Kids of Martindale reaping benefits of Martindale Library


By Kyle Mooty

LPR Editor

It may still be in its original modest facility – 880 square feet – but the Martindale Library is making giant strides in the programs it offers after a whirlwind 2021 when it received a trio of grants from August to October.

Packed wall-to-wall with books, the library is also under the leadership of Director Ashley Guerrero. There are computers for the public to use, seeds to plant and various programs for various ages.

Sam Forrest’s idea to begin a library in Martindale has evolved into an operation that far exceeds its four walls.

During the peak of the COVID-19 crisis, volunteer Carol Deviney discovered the “large digital divide” that many Martindale residents experienced. Having communication was especially vital during that period as people needed to be aware of testing and vaccination updates.

There was also the February freeze of 2021, which left many without power.

“We kept our Internet on all night long and posted our password on the door,” Deviney recalled. “You could drive by and see people sitting on park benches or sitting in their cars because that was their only way of connectivity.

“Also, we came in and made phone calls to everyone we could about free water giveaways in town because so many didn’t have computers.”
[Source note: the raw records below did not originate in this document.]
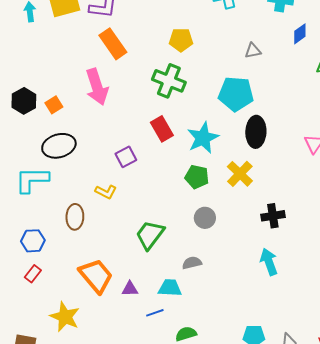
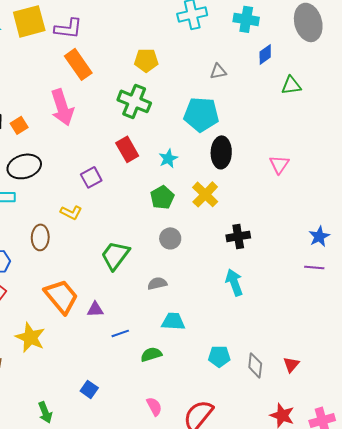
cyan star: (203, 138) -> (168, 158), size x0.6
green pentagon: (197, 177) -> (162, 197), turned 30
cyan trapezoid: (170, 288) -> (173, 321), moved

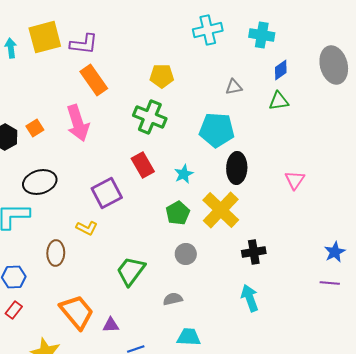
gray ellipse: (308, 22) -> (334, 65), moved
green triangle: (291, 85) -> (279, 101), moved
orange square: (19, 125) -> (35, 128), moved
purple square: (91, 177) -> (107, 193), size x1.4
yellow cross: (205, 194) -> (221, 210), size x1.4

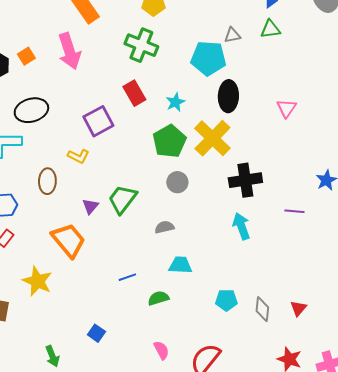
gray triangle: (234, 87) -> (232, 35), moved
green pentagon: (178, 213) -> (169, 141), size x1.4
black cross: (254, 252) -> (245, 180), size x1.4
purple line: (330, 283) -> (294, 211), moved
purple triangle: (111, 325) -> (90, 206), moved, turned -48

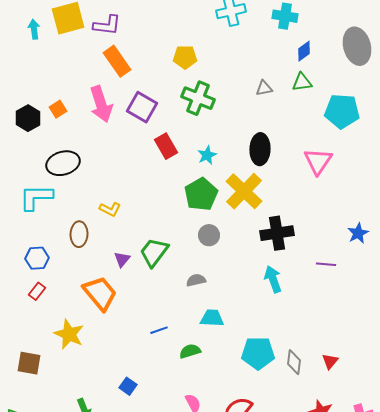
green cross: (141, 45) -> (198, 98), moved
cyan pentagon: (208, 58) -> (342, 111), moved
pink triangle: (286, 108) -> (318, 161), size x1.4
purple square: (98, 121) -> (142, 107), moved, turned -32
cyan pentagon: (226, 300) -> (258, 353), size x1.5

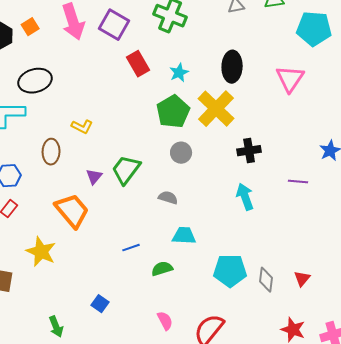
black cross: (277, 233) -> (249, 151), size x0.7
gray semicircle: (196, 280) -> (168, 198), turned 30

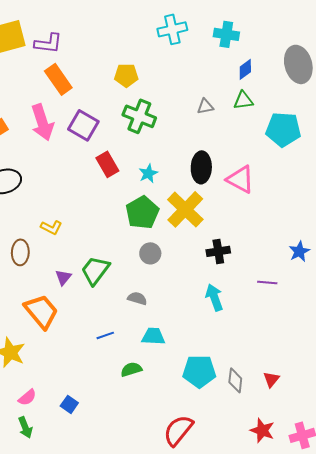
pink triangle: (290, 79) -> (240, 179), moved, turned -36
blue line: (131, 248) -> (105, 335), moved
pink semicircle: (165, 321) -> (27, 397), moved, turned 78

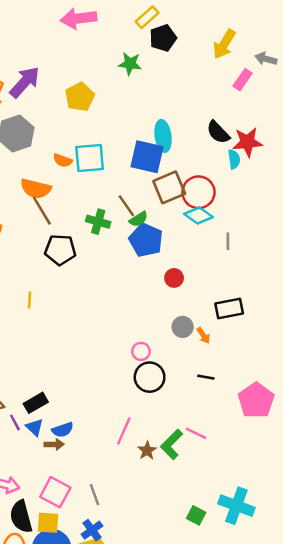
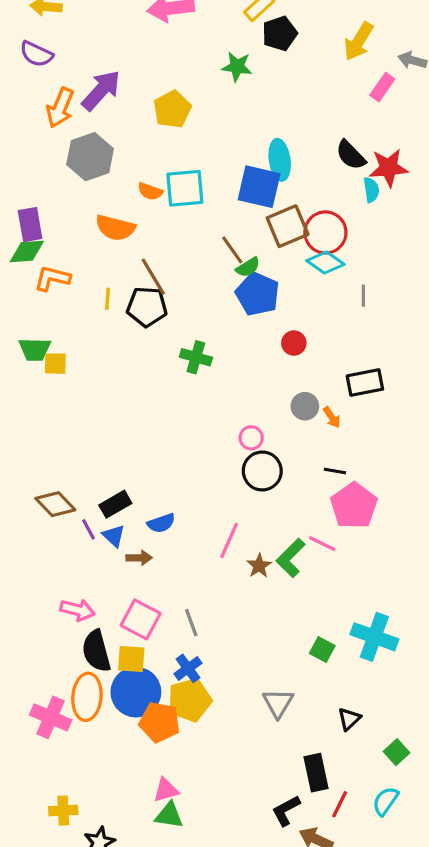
brown line: (42, 211) -> (153, 277), moved
green cross: (98, 222) -> (196, 357), moved
yellow line: (30, 300) -> (107, 299), moved
pink pentagon: (256, 400) -> (354, 506), moved
blue semicircle: (63, 430) -> (161, 523), moved

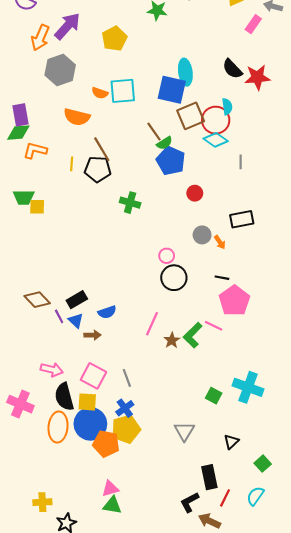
cyan semicircle: (371, 190) -> (227, 107), moved
pink cross: (51, 717) -> (20, 404), moved

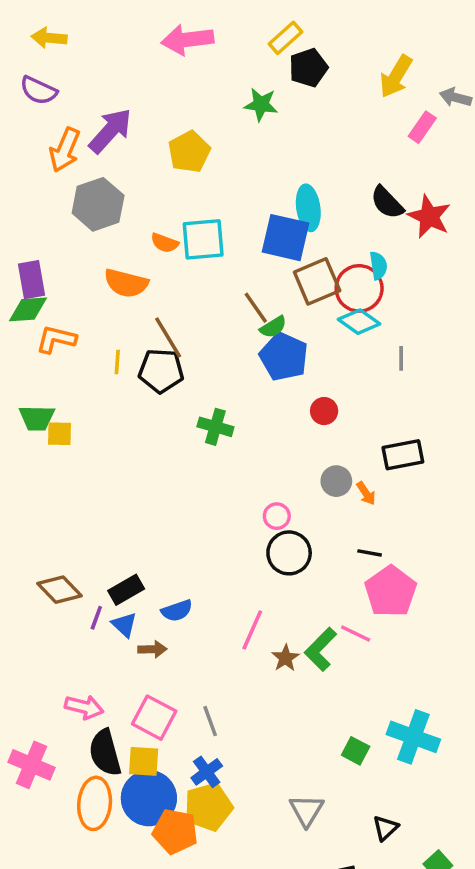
red star: (257, 77) -> (429, 217), turned 30
purple line: (59, 316) -> (96, 618), turned 48

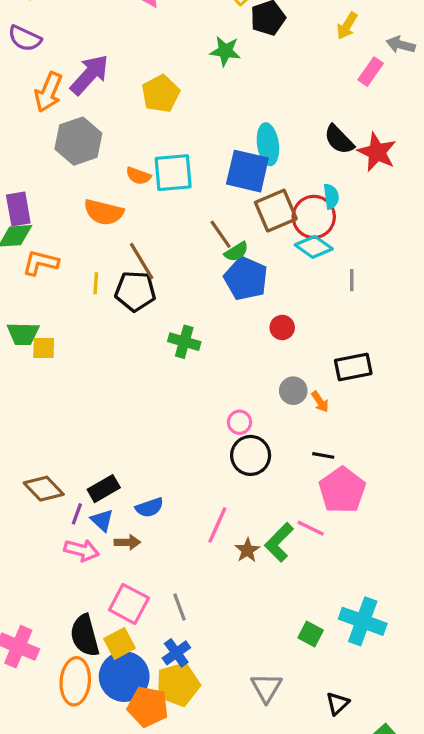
yellow arrow: (396, 76) -> (347, 26), size x0.7
pink arrow: (84, 707) -> (82, 550), moved
yellow square: (144, 761) -> (119, 643), turned -32

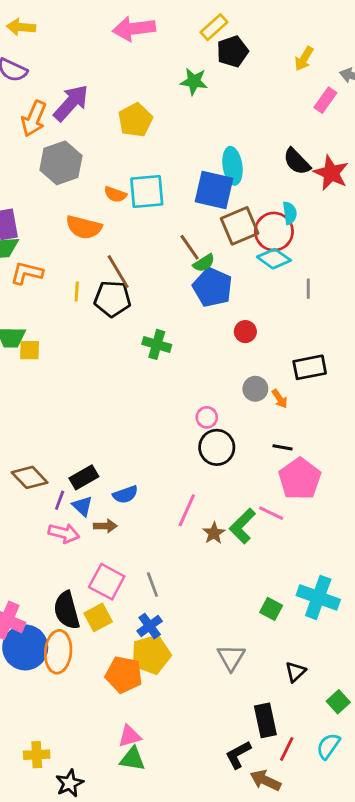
blue circle: (124, 677) -> (25, 647), moved

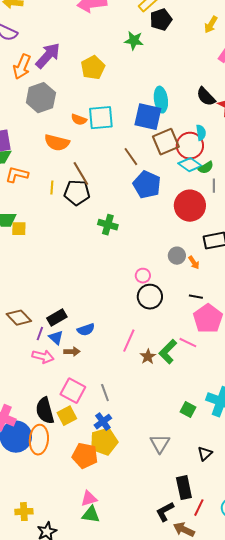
green semicircle: (204, 263) -> (206, 168), moved
red circle: (245, 332) -> (190, 206), moved, size x2.0

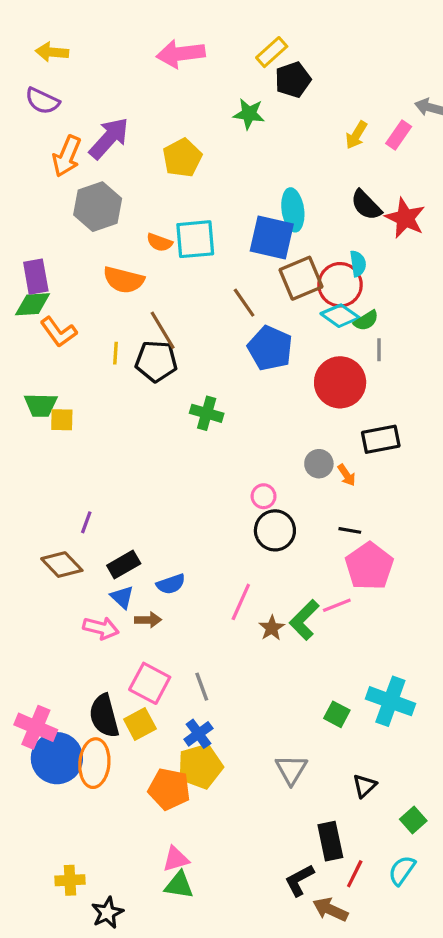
yellow arrow: (211, 25) -> (356, 135), moved
orange L-shape: (17, 175) -> (59, 332), turned -140
purple line: (40, 334) -> (86, 522), moved
pink line: (188, 343) -> (337, 605), turned -48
Deviney said that was the least she could do for her adopted hometown. She was in Plano for 39 years, but moved to Martindale with her husband, Rob, who was from the area.

“For him, it’s coming home,” she said. “For me, it’s giving back.”

The library has certainly given back. For the 501(c)3 to operate on just a $150 rent payment at the historic building at 411 Main Street (thanks to owner Carlton Carl), the library has counted on many volunteers, including the Pre-K Storytime, which began on Dec. 16, 2021.  There are also AARP Tax Aid Tuesdays from 9 a.m. to 4 p.m., the only one in Caldwell County.

Deviney has a Library Science Master’s. Guerrero also has a Master’s.

“I love small communities; always have,” Guerrero said. “Carol and I complement each other.”

Deviney replied, “We have the same mindset for what’s good for Martindale.”

Among the good things are the 92 kids under five years old in Martindale. Programs are in place to get the kids off to a good start with their reading.

Not included in the trio of grants from the fall was the Dolly Parton Library Grant. When the grant was first looked into in 2020, no town beyond Austin had received the designation, but Clara Wilson Moss pulled her family together and decided rather than exchanging Christmas gifts, a donation would make a difference in the lives of many kids. Ten families pooled their money — Guerrero also chipped in – and now kids can receive a book monthly at their house to get started up to the age of five. Parents sign their kids up for the program online.

The humanitarian grant opened programming for the Martindale Library.

“For our Oceans of Reading program, we had mermaids come in and read to the kids,” Deviney said. “We will have an April Kite Flying Day that is open for everyone. We will have a Hispanic Heritage Month, and much more. We also received a book drop that cost $5,000. “

The TSLAC grant is a pilot program of which the Martindale Library has taken part. It’s digital navigation where people can take laptops and tablets with Internet and hotspots.

Deviney noted that 50 seniors in Martindale are fiscally responsible for their grandchildren.

“They can’t afford computers but the kids need them to keep up at school,” Deviney said. “We will hand out at least 15 chrome books, 18 tablets, and 25 hotspots. The internet will be paid for on those devices until Dec. 31. We don’t want them to be used as doorstops. We want people to learn on them. We will have pre-tests and post-tests as part of the program that is paying for them. They are also bilingual.”

Finally, Martindale will be among the first in Texas to use the St. David’s Foundation grant.

“The focus is on mental health,ng ” Deviney said. “Libraries are considered a safe spot by most people. They can contact us and be put in touch with a mental health person through St. David’s. They can have confidential talks to folks.”

The Martindale Library was established in 2015 a department of the city. It received shelving, tables, and chairs from the library in Lockhart as it was undertaking a refurnishing project.

“We got our first grant and got a new computer,” Deviney recalled. “Carlton Carl has been our number one supporter since day one. We have all volunteers. They had to pay me one dollar a year to be accredited.”

Guerrero brings 10 years of experience to Martindale, taking over as Library Director on Oct. 1, 2021. She was a library associate in 2012 at Smithville. In 2014, she became a librarian at the Bastrop Public library.

The Martindale Library currently has no restroom, but Deviney said they are “working on that, too.”